Eastwood torna alla regia a distanza di poco tempo da quel piccolo gioiello estetico che era stato Gran Torino e lo fa con una pellicola certamente meno sbalorditiva (anche rispetto al suo penultimo film Changeling) ma non per questo da liquidare in modo sbrigativo senza un adeguato approfondimento. Invictus è infatti un film che mira soprattutto ai contenuti, un giusto tributo a una delle figure più importanti della nostra storia contemporanea, quel Nelson Mandela che Morgan Freeman (attore mimetico, presente anche in veste di produttore esecutivo) sentiva quasi sottopelle e voleva interpretare prima di concludere la sua carriera, sigillandone così definitivamente l’immagine carismatica e ottimistica. Per farlo non poteva non avere accanto a lui il fedelissimo Clint Eastwood, l’amico di sempre, legato a lui ormai da un rapporto simbiotico: il regista, “neo-classico” per eccellenza, anche in questo film preferisce seguire una struttura lineare che scorre via fluida attraverso un montaggio “invisibile” (secondo appunto quelle che erano le regole del cinema classico americano), forse in maniera ancora più essenziale rispetto agli altri suoi lavori. Le uniche particolarità a livello stilistico sono rappresentate dalle inquadrature che incalzano a ritmo serrato durante la partita finale con gli All Blacks, la squadra neozelandese di Jonah Lomu. Come già aveva fatto vedere durante Million Dollar Baby, con la macchina da presa salita sul ring a testimoniare senza finzione gli squarci profondi della boxe, anche qui il regista americano ci fa respirare l’atmosfera tesa e viva dell’incontro/scontro sportivo, quasi come se fossimo noi stessi ad un certo punto ad indossare la maglia verde-oro degli Springbox.
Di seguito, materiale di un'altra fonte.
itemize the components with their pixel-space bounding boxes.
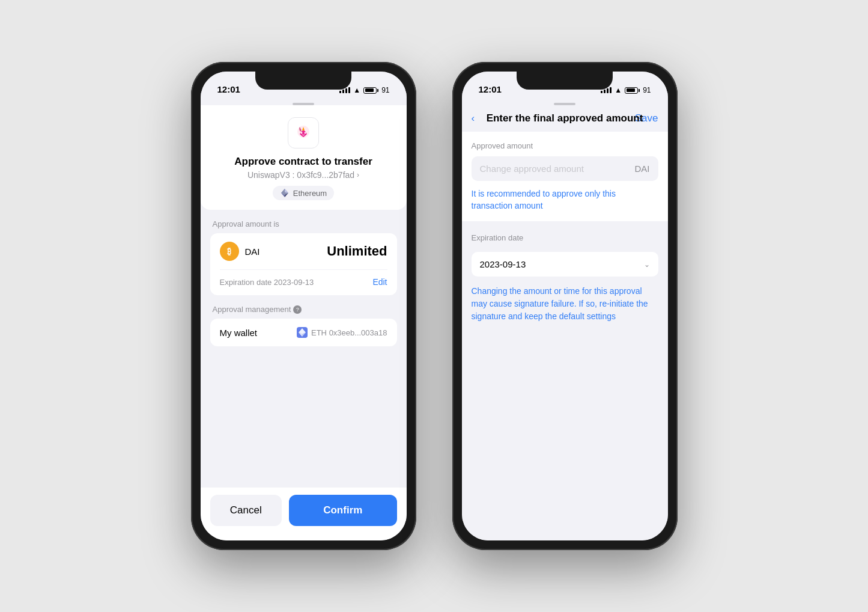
wallet-label: My wallet [220,328,258,338]
wifi-icon-2: ▲ [615,86,622,94]
amount-placeholder: Change approved amount [480,164,635,174]
svg-marker-8 [281,189,285,193]
phone-2: 12:01 ▲ 91 [452,62,678,550]
network-badge: Ethereum [273,186,334,200]
back-button[interactable]: ‹ [472,112,475,124]
battery-icon [363,87,378,94]
time-2: 12:01 [479,84,502,94]
dai-row: ₿ DAI Unlimited [220,242,387,261]
status-icons-1: ▲ 91 [339,86,389,94]
svg-marker-7 [285,189,288,193]
phone-1: 12:01 ▲ 91 [191,62,416,550]
expiry-text: Expiration date 2023-09-13 [220,278,314,287]
wifi-icon: ▲ [353,86,360,94]
dai-icon: ₿ [220,242,239,261]
expiry-label-wrapper: Expiration date [462,228,668,252]
dai-label: DAI [245,246,260,257]
expiry-selector-wrapper: 2023-09-13 ⌄ [462,252,668,277]
question-icon[interactable]: ? [293,305,302,314]
svg-point-3 [305,132,306,134]
dai-suffix: DAI [634,164,649,174]
approved-amount-label: Approved amount [472,141,658,150]
battery-label-2: 91 [643,86,651,94]
notch-2 [517,72,613,90]
chevron-down-icon: ⌄ [644,260,650,269]
time-1: 12:01 [217,84,240,94]
approve-header: Approve contract to transfer UniswapV3 :… [201,105,407,210]
approve-content: Approve contract to transfer UniswapV3 :… [201,105,407,540]
edit-button[interactable]: Edit [372,277,387,287]
svg-point-2 [301,132,303,134]
dai-left: ₿ DAI [220,242,260,261]
amount-input-row[interactable]: Change approved amount DAI [472,156,658,181]
screen-content-2: ‹ Enter the final approved amount Save A… [462,98,668,540]
expiry-date-value: 2023-09-13 [480,259,526,269]
recommendation-text: It is recommended to approve only this t… [472,188,658,212]
approve-body: Approval amount is ₿ DAI Unlimited Expi [201,210,407,487]
cancel-button[interactable]: Cancel [210,495,282,526]
approval-card: ₿ DAI Unlimited Expiration date 2023-09-… [210,233,397,295]
network-name: Ethereum [293,189,327,198]
eth-small-icon [297,327,308,338]
approve-footer: Cancel Confirm [201,487,407,540]
expiry-row: Expiration date 2023-09-13 Edit [220,269,387,287]
unicorn-icon [291,121,315,145]
expiry-section-wrapper: Expiration date 2023-09-13 ⌄ [462,228,668,277]
battery-label-1: 91 [381,86,389,94]
confirm-button[interactable]: Confirm [289,495,396,526]
nav-title: Enter the final approved amount [487,112,643,124]
approve-title: Approve contract to transfer [234,156,372,168]
wallet-address: ETH 0x3eeb...003a18 [311,328,387,337]
expiry-field-label: Expiration date [472,228,658,247]
warning-text: Changing the amount or time for this app… [462,277,668,331]
notch [255,72,351,90]
contract-address[interactable]: UniswapV3 : 0x3fc9...2b7fad › [247,170,359,180]
dai-amount: Unlimited [327,243,387,259]
battery-icon-2 [625,87,640,94]
management-section: Approval management ? My wallet [210,305,397,346]
expiry-selector[interactable]: 2023-09-13 ⌄ [472,252,658,277]
management-label: Approval management ? [210,305,397,314]
chevron-right-icon: › [357,171,359,179]
app-icon [288,117,319,148]
wallet-card: My wallet [210,319,397,346]
edit-nav: ‹ Enter the final approved amount Save [462,105,668,132]
status-icons-2: ▲ 91 [601,86,651,94]
edit-body: Approved amount Change approved amount D… [462,132,668,540]
screen-content-1: Approve contract to transfer UniswapV3 :… [201,98,407,540]
approval-amount-label: Approval amount is [210,219,397,228]
approved-amount-section: Approved amount Change approved amount D… [462,132,668,221]
wallet-right: ETH 0x3eeb...003a18 [297,327,387,338]
eth-icon [280,188,290,198]
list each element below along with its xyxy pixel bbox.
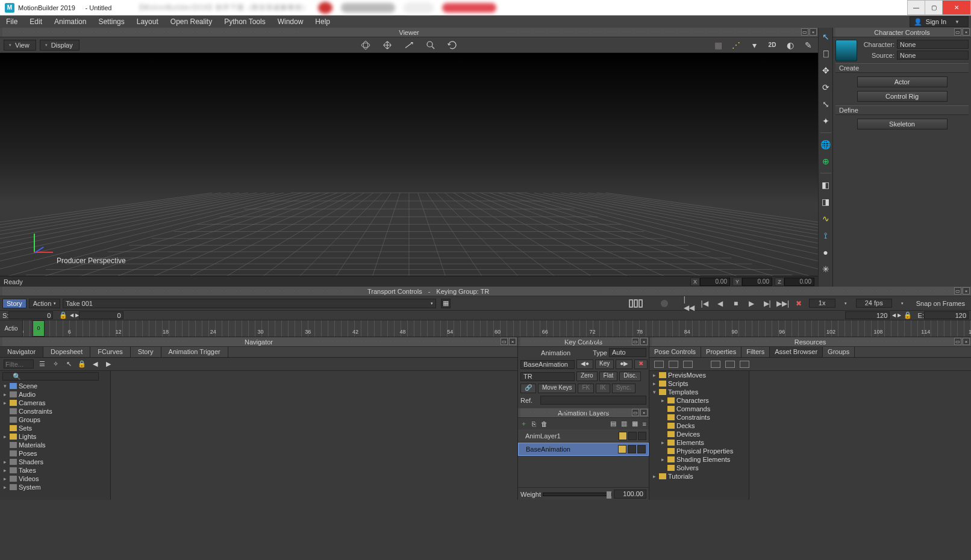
resources-tree-item[interactable]: ▸Elements <box>649 438 749 447</box>
control-rig-button[interactable]: Control Rig <box>857 91 948 102</box>
tab-fcurves[interactable]: FCurves <box>90 347 131 357</box>
layer-menu-icon[interactable]: ≡ <box>643 420 646 428</box>
window-minimize[interactable]: — <box>907 0 925 15</box>
tab-story[interactable]: Story <box>131 347 161 357</box>
del-layer-icon[interactable]: 🗑 <box>541 420 548 428</box>
tree-item[interactable]: ▸Shaders <box>0 458 110 466</box>
type-dropdown[interactable]: Auto <box>609 348 646 357</box>
resources-tree-item[interactable]: Solvers <box>649 464 749 472</box>
disc-button[interactable]: Disc. <box>619 372 641 381</box>
layer-lock-toggle[interactable] <box>637 445 646 453</box>
lock-start-icon[interactable]: 🔒 <box>59 311 67 319</box>
cursor-icon[interactable]: ↖ <box>64 359 73 369</box>
cube-icon[interactable]: ◧ <box>820 179 831 190</box>
key-button[interactable]: Key <box>595 359 614 369</box>
timeline-cursor[interactable]: 0 <box>33 320 45 337</box>
character-dropdown[interactable]: None <box>897 40 969 49</box>
snap-dropdown[interactable]: Snap on Frames <box>913 300 969 307</box>
navigator-filter-input[interactable] <box>4 359 34 369</box>
tree-item[interactable]: ▸Videos <box>0 474 110 483</box>
view-wide-icon[interactable] <box>683 361 693 368</box>
anim-layer-dropdown[interactable]: BaseAnimation <box>520 360 575 369</box>
tree-item[interactable]: ▸Lights <box>0 432 110 441</box>
resources-tree-item[interactable]: ▸Characters <box>649 396 749 405</box>
slate-icon[interactable]: ▦ <box>441 299 451 308</box>
view-thumb-icon[interactable] <box>654 361 664 368</box>
layers-close-icon[interactable]: × <box>640 409 648 416</box>
range-end-input[interactable]: 120 <box>924 311 969 319</box>
zero-button[interactable]: Zero <box>576 372 598 381</box>
layers-undock-icon[interactable]: ▭ <box>632 409 639 416</box>
nav-undock-icon[interactable]: ▭ <box>501 338 508 345</box>
layer-solo-toggle[interactable] <box>628 445 636 453</box>
playback-speed-dropdown[interactable]: 1x <box>809 299 835 308</box>
key-undock-icon[interactable]: ▭ <box>632 338 639 345</box>
layer-ic1[interactable]: ▤ <box>610 420 616 428</box>
range-start-input[interactable]: 0 <box>8 311 53 319</box>
anim-layer-row[interactable]: BaseAnimation <box>518 443 649 456</box>
action-dropdown[interactable]: Action▾ <box>29 299 61 308</box>
loop-section-icon[interactable] <box>629 299 643 308</box>
menu-edit[interactable]: Edit <box>23 16 48 28</box>
view-dropdown[interactable]: ▾View <box>4 40 36 51</box>
move-tool-icon[interactable]: ✥ <box>820 65 831 76</box>
navigator-tree[interactable]: ▾Scene▸Audio▸CamerasConstraintsGroupsSet… <box>0 371 111 500</box>
view-grid-icon[interactable] <box>725 361 735 368</box>
play-icon[interactable]: ▶ <box>746 299 757 308</box>
tree-item[interactable]: ▸Cameras <box>0 399 110 407</box>
transport-undock-icon[interactable]: ▭ <box>954 287 961 294</box>
layer-mute-toggle[interactable] <box>619 432 627 440</box>
range-start2-input[interactable]: 0 <box>79 311 123 319</box>
ref-dropdown[interactable] <box>540 396 646 405</box>
tab-navigator[interactable]: Navigator <box>0 347 43 357</box>
resources-tree-item[interactable]: ▾Templates <box>649 388 749 396</box>
tree-item[interactable]: Sets <box>0 424 110 432</box>
layer-solo-toggle[interactable] <box>628 432 637 440</box>
lock-icon[interactable]: 🔒 <box>77 359 87 369</box>
delete-key-button[interactable]: ✖ <box>634 359 648 369</box>
resources-tree-item[interactable]: Constraints <box>649 413 749 422</box>
ik-button[interactable]: IK <box>596 384 610 393</box>
resources-tree-item[interactable]: ▸Shading Elements <box>649 455 749 464</box>
skeleton-button[interactable]: Skeleton <box>857 119 948 129</box>
layer-lock-toggle[interactable] <box>638 432 646 440</box>
signin-button[interactable]: 👤 Sign In ▼ <box>910 16 969 27</box>
fps-caret-icon[interactable]: ▾ <box>897 299 908 308</box>
layer-mute-toggle[interactable] <box>618 445 626 453</box>
next-icon[interactable]: ▶ <box>104 359 113 369</box>
pan-icon[interactable] <box>381 39 393 51</box>
tree-item[interactable]: ▸System <box>0 483 110 491</box>
weight-slider[interactable] <box>543 493 612 496</box>
tree-search-input[interactable] <box>2 372 99 381</box>
delete-key-icon[interactable]: ✖ <box>793 299 804 308</box>
sync-button[interactable]: Sync. <box>612 384 635 393</box>
menu-open-reality[interactable]: Open Reality <box>164 16 218 28</box>
play-back-icon[interactable]: ◀ <box>715 299 726 308</box>
transform-tool-icon[interactable]: ✦ <box>820 116 831 126</box>
resources-tree-item[interactable]: Devices <box>649 430 749 438</box>
orbit-icon[interactable] <box>360 39 372 51</box>
dolly-icon[interactable] <box>403 39 415 51</box>
go-end-icon[interactable]: ▶▶| <box>778 299 788 308</box>
rotate-tool-icon[interactable]: ⟳ <box>820 82 831 93</box>
display-dropdown[interactable]: ▾Display <box>40 40 80 51</box>
next-key-button[interactable]: ●▶ <box>616 359 632 369</box>
trajectory-icon[interactable]: ⋰ <box>730 39 742 51</box>
key-close-icon[interactable]: × <box>640 338 648 345</box>
ghost-icon[interactable]: ▾ <box>748 39 760 51</box>
res-close-icon[interactable]: × <box>963 338 970 345</box>
step-back-icon[interactable]: |◀ <box>699 299 710 308</box>
marquee-tool-icon[interactable]: ⎕ <box>820 48 831 59</box>
view-detail-icon[interactable] <box>740 361 749 368</box>
2d-icon[interactable]: 2D <box>766 39 778 51</box>
add-globe-icon[interactable]: ⊕ <box>820 156 831 167</box>
char-close-icon[interactable]: × <box>963 28 970 36</box>
actor-button[interactable]: Actor <box>857 76 948 87</box>
resources-tree-item[interactable]: Commands <box>649 405 749 413</box>
layer-ic3[interactable]: ▦ <box>632 420 638 428</box>
tab-dopesheet[interactable]: Dopesheet <box>43 347 90 357</box>
brush-icon[interactable]: ✎ <box>802 39 814 51</box>
source-dropdown[interactable]: None <box>897 51 969 60</box>
timeline-ruler[interactable]: Actio 0 06121824303642485460667278849096… <box>0 320 971 337</box>
star-icon[interactable]: ✧ <box>51 359 60 369</box>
Ad ogni modo, tutti gli elementi presenti nel film concorrono all’audace tentativo eastwoodiano di compiere un’operazione di grande riconciliazione, in cui persino gli opposti alla fine possono trovare la strada di un accordo, senza il rischio di perdere la propria identità. Con il “caso Mandela” viene aperta una fondamentale pagina storica, le cui ferite bruciano ancora, che risponde fedelmente ai fatti narrati nel libro di John Carlin Playing the Enemy: Nelson Mandela and the Game That Made a Nation. Ciò che si evince in Invictus è proprio il senso di profonda ammirazione nei confronti di un personaggio che ha speso la sua vita nel desiderio di superare il clima ostile dell’apartheid, sapendo sfruttare strategicamente e razionalmente la passione di un popolo per il rugby (che Mandela a mala pena conosceva) al fine di raggiungere uno scopo più nobile. Non era facile ricucire un Paese che a cavallo degli anni Novanta rischiava di trasformarsi in un enorme campo di battaglia tra la popolazione di colore e quella bianca, gli “afrikaner”, ancora in possesso del potere economico. Ma Mandela aveva un asso nella manica, o meglio un prezioso alleato, come il capitano della squadra di rugby, Pienaar, (interpretato consapevolmente da Matt Damon, ormai all’apice della sua carriera), il quale riesce ad entrare in contatto con l’animo estremamente sensibile del presidente. Pienaar si rende conto ben presto che quel terribile clima di divisione è ormai inaccettabile e non teme il cambiamento di rotta. Due uomini e due popoli, dunque, protesi nello sforzo di creare un’unica grande nazione.

In conclusione, evitando il rischio dell’agiografia, Eastwood riesce a regalarci un ritratto lucido e umano di Nelson Mandela, toccando da vicino alcuni punti della sua incredibile storia personale e sottolineando il suo eccezionale acume politico. Il film è in grado di sviluppare una riflessione riuscita anche sui valori antropologici e simbolici dello sport e seppur minore rispetto alle precedenti pellicole del regista americano, Invictus rimane un film da vedere, se non altro per la presenza di alcune mirabili sequenze in cui traspare la vera forza del cinema di Clint, capace ancora di raccontare delle storie attraverso pochi dettagli, come il fuori campo che segue al malore da eccessiva stanchezza di Mandela o come quando il presidente cammina la mattina alle prime luci del sole e reagisce male a una innocente affermazione di una delle nuove guardie del corpo (per la prima volta un bianco), che ci riporta in maniera così realistica e drammatica alle difficoltà della vita familiare.